According to him, all the water used in the house, ranging from washing dishes, doing laundry, cleaning the house, flushing the toilets and showering, is collected into a preinstalled tank such as an underground septic tank.
The water is then pumped into the sanitisation tank where it stays for six hours as the purification process takes place.
It is then pumped into the clean water collection tank and then supplied to the flower beds, lawns or drip irrigation system.
In the era of climate change and water scarcity, Karani says this is the system homes and institutions should embrace to keep their compounds clean.
Muchiri points out that though they get plenty of fruits from their orchard, they consume all of them.
“We consume most of the fruits here and take some to members of our extended family and sometimes neighbours. The orchard remains green throughout the year because we can now afford to water it daily.”

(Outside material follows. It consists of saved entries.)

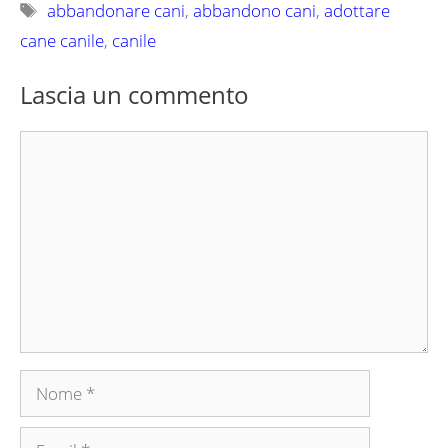
Tag
abbandonare cani
,
abbandono cani
,
adottare
cane canile
,
canile
Lascia un commento
Commento
Nome
Email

Muchiri adds that they even collect wastewater from their neighbours’ homes and purify, then use it for their irrigation processes. He notes that the fact that the system is solar-powered means it is low cost.
Ann Macharia, an agronomist and agribusiness adviser, notes that recycling water and using it for farming is acceptable, however, it must be tested to ascertain its safety before use.
The Kenya Agricultural and Livestock Research Organisation (Kalro), the Crop Nutrition Laboratory Services Ltd, and the Water Programme Laboratory, can do the testing for those keen on recycling water for farming, she points out.
“Such water should not be used unless it is tested and certified safe. The testing exercise should not be a one-off activity but should be done repeatedly to guarantee that what the farmer uses is safe to, not just the plants, but also those who will consume the produce of the crops,” she says.